Originally Posted by *CellyCell* /img/forum/go_quote.gif Funny read and woop - things turned out the best for you. Maybe you can tell your former coworkers about the new place and in the future if a position opens, bring their asses there so you can be with them again! Ha!



hahah i alreayd did!!! lol i told the owner that a few hairstylist were looking and i have a couple RMT friends that where looking too!!! hahahah
and thanks for the support... at first i thought i was crazy for quiting. but i can tell im more happy to sit at home with no money then work like a robot for good money


----------



## Dianergy (Jan 25, 2008)

Way to go.


----------



## Anthea (Jan 26, 2008)

Good for you, pleased it worked out for you in the end


----------



## YourOneAndOnly (Jan 30, 2008)

sounds like things turned out for the best.
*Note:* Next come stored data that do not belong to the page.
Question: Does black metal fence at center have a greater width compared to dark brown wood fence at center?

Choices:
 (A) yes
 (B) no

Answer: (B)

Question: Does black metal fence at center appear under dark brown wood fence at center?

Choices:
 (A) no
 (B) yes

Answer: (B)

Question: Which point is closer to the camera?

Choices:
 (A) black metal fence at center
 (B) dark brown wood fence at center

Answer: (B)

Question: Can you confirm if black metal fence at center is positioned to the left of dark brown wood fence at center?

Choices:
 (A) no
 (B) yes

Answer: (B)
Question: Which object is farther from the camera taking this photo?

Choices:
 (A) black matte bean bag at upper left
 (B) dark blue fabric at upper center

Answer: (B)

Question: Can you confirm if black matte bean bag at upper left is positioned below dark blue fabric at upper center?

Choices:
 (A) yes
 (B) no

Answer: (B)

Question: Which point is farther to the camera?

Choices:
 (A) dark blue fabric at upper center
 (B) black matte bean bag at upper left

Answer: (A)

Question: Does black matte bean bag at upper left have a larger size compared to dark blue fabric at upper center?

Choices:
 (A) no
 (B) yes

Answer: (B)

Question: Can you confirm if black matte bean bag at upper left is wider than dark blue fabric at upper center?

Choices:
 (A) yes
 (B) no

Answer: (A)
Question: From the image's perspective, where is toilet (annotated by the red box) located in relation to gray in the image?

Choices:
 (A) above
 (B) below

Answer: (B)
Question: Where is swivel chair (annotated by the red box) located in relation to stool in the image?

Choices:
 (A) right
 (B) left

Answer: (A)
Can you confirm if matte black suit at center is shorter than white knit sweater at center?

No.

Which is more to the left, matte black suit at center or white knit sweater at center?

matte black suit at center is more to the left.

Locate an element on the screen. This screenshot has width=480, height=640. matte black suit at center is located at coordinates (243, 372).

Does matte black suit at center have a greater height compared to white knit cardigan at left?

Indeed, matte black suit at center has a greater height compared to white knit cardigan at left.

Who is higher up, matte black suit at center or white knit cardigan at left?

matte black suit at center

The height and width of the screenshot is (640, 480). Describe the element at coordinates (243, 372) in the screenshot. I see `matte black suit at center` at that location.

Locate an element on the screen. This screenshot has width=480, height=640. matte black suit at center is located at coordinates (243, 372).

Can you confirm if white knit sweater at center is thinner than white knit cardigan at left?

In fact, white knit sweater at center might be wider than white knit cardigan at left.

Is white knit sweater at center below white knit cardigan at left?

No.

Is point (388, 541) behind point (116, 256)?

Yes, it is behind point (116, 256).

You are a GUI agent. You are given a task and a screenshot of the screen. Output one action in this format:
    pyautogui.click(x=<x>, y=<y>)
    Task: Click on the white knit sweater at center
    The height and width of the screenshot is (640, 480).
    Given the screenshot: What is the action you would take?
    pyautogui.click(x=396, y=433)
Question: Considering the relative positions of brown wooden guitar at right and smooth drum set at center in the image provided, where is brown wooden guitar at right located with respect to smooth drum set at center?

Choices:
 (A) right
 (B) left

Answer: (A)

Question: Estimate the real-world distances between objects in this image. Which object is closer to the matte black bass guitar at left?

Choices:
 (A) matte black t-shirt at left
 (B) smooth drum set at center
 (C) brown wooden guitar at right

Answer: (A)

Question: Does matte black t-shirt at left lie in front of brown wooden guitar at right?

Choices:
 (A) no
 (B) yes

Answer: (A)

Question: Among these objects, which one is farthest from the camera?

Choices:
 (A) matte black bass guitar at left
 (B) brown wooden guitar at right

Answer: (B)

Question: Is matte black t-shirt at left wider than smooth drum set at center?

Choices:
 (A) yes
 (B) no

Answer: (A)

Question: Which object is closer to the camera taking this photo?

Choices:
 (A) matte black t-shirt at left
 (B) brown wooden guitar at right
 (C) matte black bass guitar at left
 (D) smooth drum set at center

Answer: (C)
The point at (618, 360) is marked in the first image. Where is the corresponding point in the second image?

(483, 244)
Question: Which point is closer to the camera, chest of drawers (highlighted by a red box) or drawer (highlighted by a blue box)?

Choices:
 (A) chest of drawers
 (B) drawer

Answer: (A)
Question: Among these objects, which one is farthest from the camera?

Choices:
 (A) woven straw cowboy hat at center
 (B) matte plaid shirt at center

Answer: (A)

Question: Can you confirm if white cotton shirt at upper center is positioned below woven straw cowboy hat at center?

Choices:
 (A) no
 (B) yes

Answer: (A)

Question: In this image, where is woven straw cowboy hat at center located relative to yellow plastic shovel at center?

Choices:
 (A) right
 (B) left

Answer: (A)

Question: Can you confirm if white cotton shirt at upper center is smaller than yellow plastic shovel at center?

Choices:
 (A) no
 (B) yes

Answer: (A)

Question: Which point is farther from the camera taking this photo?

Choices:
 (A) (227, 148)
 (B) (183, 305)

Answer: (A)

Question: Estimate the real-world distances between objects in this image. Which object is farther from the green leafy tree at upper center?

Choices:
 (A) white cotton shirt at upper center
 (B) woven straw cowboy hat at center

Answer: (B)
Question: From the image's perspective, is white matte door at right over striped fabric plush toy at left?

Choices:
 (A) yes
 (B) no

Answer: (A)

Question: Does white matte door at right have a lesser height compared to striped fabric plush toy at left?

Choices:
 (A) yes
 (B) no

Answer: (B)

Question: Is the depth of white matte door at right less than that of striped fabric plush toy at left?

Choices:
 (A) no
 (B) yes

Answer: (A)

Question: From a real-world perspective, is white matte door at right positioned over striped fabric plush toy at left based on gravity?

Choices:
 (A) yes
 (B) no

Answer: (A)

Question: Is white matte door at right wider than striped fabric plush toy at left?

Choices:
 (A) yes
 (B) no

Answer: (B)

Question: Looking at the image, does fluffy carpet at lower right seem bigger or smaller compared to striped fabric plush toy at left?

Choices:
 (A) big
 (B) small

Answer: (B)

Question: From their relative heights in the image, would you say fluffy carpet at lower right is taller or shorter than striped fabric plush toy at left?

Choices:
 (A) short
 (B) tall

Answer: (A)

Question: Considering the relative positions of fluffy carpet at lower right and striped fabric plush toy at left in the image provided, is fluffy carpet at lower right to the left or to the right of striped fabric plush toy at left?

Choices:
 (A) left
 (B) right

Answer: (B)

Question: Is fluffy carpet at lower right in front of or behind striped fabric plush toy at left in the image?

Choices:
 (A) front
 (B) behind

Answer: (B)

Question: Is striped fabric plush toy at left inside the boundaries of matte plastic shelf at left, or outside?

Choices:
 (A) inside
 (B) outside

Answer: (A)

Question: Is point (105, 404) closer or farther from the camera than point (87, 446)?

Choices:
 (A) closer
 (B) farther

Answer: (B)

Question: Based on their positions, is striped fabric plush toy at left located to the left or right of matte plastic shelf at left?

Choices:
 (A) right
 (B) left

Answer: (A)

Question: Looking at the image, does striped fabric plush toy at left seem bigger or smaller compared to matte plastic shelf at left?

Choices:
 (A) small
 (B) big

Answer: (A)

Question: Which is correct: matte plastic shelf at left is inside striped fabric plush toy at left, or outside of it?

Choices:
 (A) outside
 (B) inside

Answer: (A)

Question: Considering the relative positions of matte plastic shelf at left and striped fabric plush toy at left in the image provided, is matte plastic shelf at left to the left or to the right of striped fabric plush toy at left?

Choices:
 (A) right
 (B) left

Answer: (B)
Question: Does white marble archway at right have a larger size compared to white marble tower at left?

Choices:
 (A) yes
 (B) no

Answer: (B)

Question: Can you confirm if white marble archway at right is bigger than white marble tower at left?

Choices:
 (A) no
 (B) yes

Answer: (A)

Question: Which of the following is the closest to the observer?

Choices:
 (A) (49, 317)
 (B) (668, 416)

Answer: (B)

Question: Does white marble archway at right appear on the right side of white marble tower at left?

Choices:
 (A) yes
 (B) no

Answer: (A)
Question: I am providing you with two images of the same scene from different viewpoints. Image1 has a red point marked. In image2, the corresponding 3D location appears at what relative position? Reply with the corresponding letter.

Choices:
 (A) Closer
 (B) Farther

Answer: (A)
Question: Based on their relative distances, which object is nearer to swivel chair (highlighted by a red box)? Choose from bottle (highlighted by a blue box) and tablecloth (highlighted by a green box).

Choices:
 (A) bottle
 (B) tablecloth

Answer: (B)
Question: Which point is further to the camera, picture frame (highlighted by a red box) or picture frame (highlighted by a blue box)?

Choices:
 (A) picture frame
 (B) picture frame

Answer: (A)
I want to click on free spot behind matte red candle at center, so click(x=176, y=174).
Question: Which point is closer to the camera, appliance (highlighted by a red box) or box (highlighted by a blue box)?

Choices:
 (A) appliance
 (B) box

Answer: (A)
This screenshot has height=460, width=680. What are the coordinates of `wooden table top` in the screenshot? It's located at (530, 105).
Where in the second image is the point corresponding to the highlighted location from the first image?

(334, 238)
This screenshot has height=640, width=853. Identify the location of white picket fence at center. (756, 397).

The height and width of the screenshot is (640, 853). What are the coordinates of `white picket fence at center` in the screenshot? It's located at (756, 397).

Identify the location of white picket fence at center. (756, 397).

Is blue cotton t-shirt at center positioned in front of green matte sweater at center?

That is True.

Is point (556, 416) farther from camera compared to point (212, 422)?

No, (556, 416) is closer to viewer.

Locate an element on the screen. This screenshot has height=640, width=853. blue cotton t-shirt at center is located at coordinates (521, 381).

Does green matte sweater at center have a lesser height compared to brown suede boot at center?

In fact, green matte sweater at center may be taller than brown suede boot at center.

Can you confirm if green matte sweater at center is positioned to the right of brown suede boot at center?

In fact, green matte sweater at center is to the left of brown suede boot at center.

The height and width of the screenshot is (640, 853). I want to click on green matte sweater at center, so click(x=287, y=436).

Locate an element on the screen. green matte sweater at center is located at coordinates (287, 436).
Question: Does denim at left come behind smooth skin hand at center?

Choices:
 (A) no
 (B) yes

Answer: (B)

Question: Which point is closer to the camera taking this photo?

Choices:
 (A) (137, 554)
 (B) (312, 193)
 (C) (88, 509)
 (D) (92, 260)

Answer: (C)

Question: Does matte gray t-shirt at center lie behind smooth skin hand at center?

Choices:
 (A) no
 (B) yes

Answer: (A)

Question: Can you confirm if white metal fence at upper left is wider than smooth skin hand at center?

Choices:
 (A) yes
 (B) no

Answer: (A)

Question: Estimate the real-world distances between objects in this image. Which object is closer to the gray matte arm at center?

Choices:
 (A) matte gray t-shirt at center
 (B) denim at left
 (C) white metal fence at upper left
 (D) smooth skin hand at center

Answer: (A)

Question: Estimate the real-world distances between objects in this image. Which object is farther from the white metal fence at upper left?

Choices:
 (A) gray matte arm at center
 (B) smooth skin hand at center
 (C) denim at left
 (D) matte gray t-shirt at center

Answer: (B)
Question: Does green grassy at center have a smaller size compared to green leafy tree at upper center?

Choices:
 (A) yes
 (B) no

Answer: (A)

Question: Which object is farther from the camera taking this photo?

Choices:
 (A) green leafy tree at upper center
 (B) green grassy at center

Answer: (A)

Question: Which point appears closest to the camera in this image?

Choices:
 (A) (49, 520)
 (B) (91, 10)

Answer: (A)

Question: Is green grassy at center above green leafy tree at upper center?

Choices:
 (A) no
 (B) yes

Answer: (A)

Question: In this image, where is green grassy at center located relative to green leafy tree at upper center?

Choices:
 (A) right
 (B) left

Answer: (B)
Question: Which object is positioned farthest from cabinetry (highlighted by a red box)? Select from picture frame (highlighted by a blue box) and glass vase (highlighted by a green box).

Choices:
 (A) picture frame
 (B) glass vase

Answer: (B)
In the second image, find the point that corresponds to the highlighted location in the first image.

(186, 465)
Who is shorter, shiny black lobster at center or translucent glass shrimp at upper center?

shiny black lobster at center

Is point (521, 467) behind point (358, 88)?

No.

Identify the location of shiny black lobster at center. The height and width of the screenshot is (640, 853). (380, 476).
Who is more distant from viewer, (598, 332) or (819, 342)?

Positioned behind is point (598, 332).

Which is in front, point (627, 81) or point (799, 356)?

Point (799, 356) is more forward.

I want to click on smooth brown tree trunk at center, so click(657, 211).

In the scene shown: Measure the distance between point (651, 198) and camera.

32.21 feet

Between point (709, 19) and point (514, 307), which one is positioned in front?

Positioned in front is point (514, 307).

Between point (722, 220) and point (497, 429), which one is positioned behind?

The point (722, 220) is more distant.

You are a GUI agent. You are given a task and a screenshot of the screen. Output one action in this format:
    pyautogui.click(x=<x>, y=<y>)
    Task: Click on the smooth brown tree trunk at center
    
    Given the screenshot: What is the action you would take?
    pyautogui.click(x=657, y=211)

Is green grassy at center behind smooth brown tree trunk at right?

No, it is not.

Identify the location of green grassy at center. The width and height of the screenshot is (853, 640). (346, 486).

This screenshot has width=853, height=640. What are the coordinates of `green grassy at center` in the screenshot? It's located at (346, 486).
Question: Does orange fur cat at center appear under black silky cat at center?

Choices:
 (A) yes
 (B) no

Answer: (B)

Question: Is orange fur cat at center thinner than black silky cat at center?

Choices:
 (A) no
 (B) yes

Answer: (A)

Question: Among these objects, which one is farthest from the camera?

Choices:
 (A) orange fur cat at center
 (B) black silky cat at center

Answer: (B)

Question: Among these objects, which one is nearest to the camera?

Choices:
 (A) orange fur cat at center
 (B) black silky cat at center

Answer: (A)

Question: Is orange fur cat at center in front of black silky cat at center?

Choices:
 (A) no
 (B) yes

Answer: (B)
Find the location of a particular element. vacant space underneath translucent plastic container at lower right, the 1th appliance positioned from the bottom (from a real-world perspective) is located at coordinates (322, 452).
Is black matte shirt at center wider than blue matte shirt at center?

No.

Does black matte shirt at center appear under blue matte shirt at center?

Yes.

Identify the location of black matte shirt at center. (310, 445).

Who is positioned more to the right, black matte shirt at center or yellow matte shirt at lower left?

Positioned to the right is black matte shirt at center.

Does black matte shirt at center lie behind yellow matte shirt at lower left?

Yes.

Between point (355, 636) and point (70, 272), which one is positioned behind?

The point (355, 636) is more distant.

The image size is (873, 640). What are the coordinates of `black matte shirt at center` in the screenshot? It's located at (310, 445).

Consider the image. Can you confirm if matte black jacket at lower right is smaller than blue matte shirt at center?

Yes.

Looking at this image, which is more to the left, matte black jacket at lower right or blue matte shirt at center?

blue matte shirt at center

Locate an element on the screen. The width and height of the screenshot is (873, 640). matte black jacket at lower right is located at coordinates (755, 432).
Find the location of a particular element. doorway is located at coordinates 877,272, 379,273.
Congrats on your new job


----------



## jdepp_84 (Jan 30, 2008)

Im so glad things worked out for you



Its comforting to hear you were okay in the end. I love love love my current job. But as soon as I graduate I have to leave! Im so scared to not be able to find a job after im done!


----------



## travellingincog (Jan 30, 2008)

Congratulations!


----------



## AngelaGM (Jan 30, 2008)

Please update us on how much you enjoy your new job! =)


----------